B is currently out of the country, so what better time to start disclosing his deepest, darkest secrets…right?
This is why I’m going to tell you about his horcrux. Scratch that; I’m going to tell about his horcruxes, because there are two of them.
We’re coming up on our fifth wedding anniversary this Christmas, so my already-confident husband is now allowed to shed a bit more of his tough guy Marine exterior and do crazy things like announcing publicly that he was excited about taking me to see the latest Harry Potter movie. It may have taken me nearly six years to do it, but I have turned B into a Harry Potter fan, and yes, I feel a need to broadcast the news.
Just before B left home a couple of weeks ago I started to get a bit emotional over the fact that we wouldn’t be able to spend the holidays together. For some reason, even though we’ve endured three Marine Corps deployments this short separation was the most difficult to for us to begin. I shed some tears and I may have become a little bit clingy that last week. And when B and I didn’t happen to be simultaneously moping, he did his World’s Best Husband thing and pulled out all the stops to make me feel better. He did all the normal sweet husband stuff and then he turned on the humor.

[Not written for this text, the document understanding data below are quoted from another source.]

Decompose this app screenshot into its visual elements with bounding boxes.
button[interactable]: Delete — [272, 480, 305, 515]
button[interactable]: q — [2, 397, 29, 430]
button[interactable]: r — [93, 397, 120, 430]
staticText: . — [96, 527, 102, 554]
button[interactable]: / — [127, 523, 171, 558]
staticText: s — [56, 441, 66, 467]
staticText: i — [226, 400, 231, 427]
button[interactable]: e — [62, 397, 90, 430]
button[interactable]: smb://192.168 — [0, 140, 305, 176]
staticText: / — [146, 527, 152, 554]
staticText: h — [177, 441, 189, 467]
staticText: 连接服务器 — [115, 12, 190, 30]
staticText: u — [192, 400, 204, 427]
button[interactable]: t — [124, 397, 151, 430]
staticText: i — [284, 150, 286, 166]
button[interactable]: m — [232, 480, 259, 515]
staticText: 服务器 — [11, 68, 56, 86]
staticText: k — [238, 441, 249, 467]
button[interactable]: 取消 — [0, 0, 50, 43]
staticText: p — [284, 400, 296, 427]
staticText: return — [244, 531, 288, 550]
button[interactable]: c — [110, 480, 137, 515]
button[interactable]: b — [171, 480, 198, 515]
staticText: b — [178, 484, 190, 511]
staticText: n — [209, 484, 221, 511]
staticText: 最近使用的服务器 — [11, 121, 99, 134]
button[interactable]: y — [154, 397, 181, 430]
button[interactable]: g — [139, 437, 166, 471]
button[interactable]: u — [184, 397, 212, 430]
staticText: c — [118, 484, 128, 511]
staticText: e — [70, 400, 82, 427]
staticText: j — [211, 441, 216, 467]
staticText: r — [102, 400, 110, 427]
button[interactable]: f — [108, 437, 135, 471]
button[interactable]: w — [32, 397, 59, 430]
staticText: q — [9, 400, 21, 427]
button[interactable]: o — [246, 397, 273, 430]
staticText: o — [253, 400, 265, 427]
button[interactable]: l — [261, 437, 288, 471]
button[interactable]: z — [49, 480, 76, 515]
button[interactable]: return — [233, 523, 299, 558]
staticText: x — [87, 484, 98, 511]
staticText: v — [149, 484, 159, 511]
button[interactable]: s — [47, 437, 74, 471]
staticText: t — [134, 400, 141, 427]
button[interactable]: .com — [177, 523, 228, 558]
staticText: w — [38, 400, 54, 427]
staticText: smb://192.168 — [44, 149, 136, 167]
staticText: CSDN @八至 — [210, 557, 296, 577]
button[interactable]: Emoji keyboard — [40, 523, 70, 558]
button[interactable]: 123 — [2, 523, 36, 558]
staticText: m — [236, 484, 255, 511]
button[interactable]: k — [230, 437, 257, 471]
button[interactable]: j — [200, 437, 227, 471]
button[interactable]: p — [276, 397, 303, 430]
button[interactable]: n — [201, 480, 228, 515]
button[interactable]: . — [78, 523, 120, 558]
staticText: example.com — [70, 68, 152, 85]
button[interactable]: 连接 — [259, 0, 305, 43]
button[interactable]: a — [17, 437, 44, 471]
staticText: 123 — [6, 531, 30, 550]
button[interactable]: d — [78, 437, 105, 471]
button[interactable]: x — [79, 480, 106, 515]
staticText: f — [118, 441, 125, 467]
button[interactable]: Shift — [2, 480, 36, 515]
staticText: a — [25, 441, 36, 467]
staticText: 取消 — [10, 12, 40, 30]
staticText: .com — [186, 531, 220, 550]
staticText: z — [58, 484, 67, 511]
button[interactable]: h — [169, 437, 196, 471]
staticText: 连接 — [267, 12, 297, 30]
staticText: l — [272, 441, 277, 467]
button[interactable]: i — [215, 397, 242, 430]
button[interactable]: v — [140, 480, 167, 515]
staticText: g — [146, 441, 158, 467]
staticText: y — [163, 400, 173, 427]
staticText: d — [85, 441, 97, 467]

B has a favorite t-shirt, a gray FFA advertisement that he picked up at Goodwill. He wears his favorite t-shirt all the time, and when I comment about how he shouldn’t wear his favorite shirt all the time, he puffs up his chest and proudly rubs the logo imprinted upon it. The logo in question is the silhouette of a pig. And the pig in question? It has stripes. I’m not sure why the pig has stripes, but I do know that any pig with stripes is worthy of a nickname. And what B knows is that any t-shirt that succeeds as a wife-repelling device definitely deserves a nickname and maybe even its own hanger. So now when we talk about B’s t-shirt we fondly refer to the zebra pig.
B also has a favorite dog, our boy Gromit. From the first day my boys were inseparable. B would rush home immediately after work to spend time with our new puppy, teaching him to sit, stay, fetch, and save the world. And the first morning that I had to go to work and B didn’t I got a surprise in my inbox: an adorable photo of my husband with a little black puppy on his lap, both of them looking eagerly at the camera as they plotted to surprise me. This man and his dog are partners in crime, and in the eyes of each the other can do no wrong.
Two weeks ago in the midst of all my boo hooing over B’s impending trip and of B’s attempts to make me stop moping and laugh instead, he decided to call upon his newly expanded vocabulary and declare that he was leaving me in charge of his two horcruxes. He wore the zebra pig t-shirt and then, instead of packing it in his luggage as he’d planned, he quietly slipped it under my pillow for safekeeping. Then he solemnly declared to me that our boy Gromit would help watch over me while he was away during the holidays. And thus the horcruxes were identified.
But I take back what I said earlier about there being two horcruxes, because when B’s announcement about Gromit and zebra pig succeeded in making me giggle, he decided to share the news that there is a third horcrux: myself.
That’s right, y’all. I’m a horcrux. And that, my friends, is what love looks like.